Thabo Mbeki’s Pro-Gay Statement Boosts Gay Rights Defenders In Uganda

Former South African president, Thabo Mbeki has criticized Uganda’s anti homosexuality bill, saying sex between consenting adults “is really not the matter of law.”

Kampala’s Daily Monitor newspaper reported on Monday that the visiting former head of state’s comments will come as “a boost to the crusaders of gay rights in Uganda.”

Fittingly, Mbeki’s comments come a few days to the first anniversary of the murder of Ugandan gay rights activist, David Kato. Kato was murdered on January 26, 2011.

Former president Mbeki is in Kampala as a guest of the Makerere Institute of Social Research (MISR). He made the comments during a three-hour public question and answer session last Thursday evening during a debate on post-cold war Africa and why the continent is reliant on external interventions in dealing with local issues.

Former president Mbeki’s comment on gay rights followed a question by law don and human rights crusader Sylvia Tamale, who asked what the ex-leader would say to Bahati about the plight of a lesbian woman seeking recognition of her divergent sexual orientation.

“I would say to the MP; sexual preferences are a private matter,” said Mbeki. “I don’t think it is a matter for the state to intervene.” Mbeki said he was certain that Bahati would disagree with his stand and argue that African culture does not permit same sex relations, a reason at the heart of the continent’s wide spread antipathy towards homosexuals.

Mbeki said apartheid South Africa prohibited sexual relations “across the colour line” aided by the now repealed Apartheid era Immorality Act, which handed the police legal ground to raid “people’s bedrooms” before dragging them to court for prosecution.

“I mean what would you want? It doesn’t make sense at all. That is what I would say to the MP. What two consenting adults do is really not a matter for the law,” he said.

However, Bahati defended his bill, adding that it was brought to curb a several issues including inducement, recruitment and funding homosexuality. “His excellency [Mr Mbeki] needs to read the Bill and understand the spirit in which it was brought and the context in which we are talking about,” Bahati said.

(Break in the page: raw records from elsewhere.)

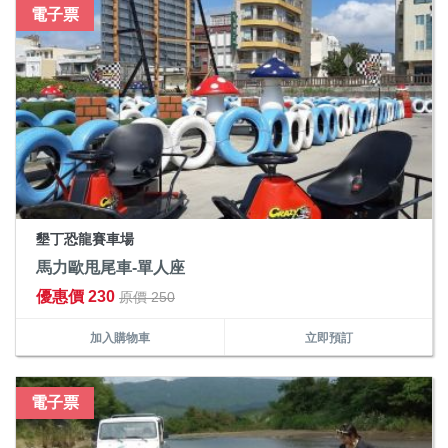
電子票
墾丁恐龍賽車場
馬力歐甩尾車-單人座
優惠價 230
原價 250
加入購物車
立即預訂
電子票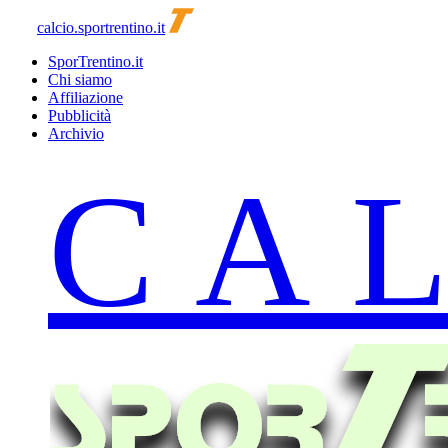
calcio.sportrentino.it
SporTrentino.it
Chi siamo
Affiliazione
Pubblicità
Archivio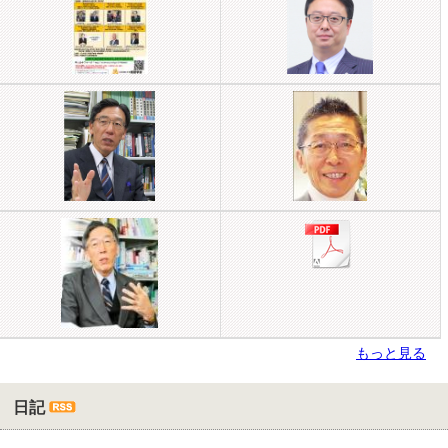
もっと見る
日記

The Daily Monitor reports that the Ugandan legislator, David Bahati’s Anti-Homosexuality Bill 2009, first tabled in the previous parliament, is currently collecting dust on the shelves of the current parliament, following international uproar against the bill which contains a clause that calls for the death penalty for “aggravated homosexuality, including the spreading of HIV/Aids.”

Uganda’s President Yoweri Museveni said last year that although the bill had been presented by a private legislator, it had become a foreign policy issue for the Ugandan government.

There was more friction between the international community and the Ugandan government on the homosexual issue last week when Uganda’s ambassador to the United States, Perez Kamunanwire’s keynote speech to the United Negro College Fund’s sponsored Martin Luther King Day event was cancelled because of Uganda’s institutionalized homophobia and the anti homosexuality bill.

Ambassador Kamunanwire responded to the cancellation of the event saying the United Negro College Fund president and CEO, Michael L. Lomax, was “blindsided and startled.”

In addition, Kamunanwire claimed in a letter that the Ugandan Parliament was not planning to reconsider the bill.

The ambassador, a former college professor who has taught at US universities, said in his letter that he had been invited to speak on education-related issues at the event.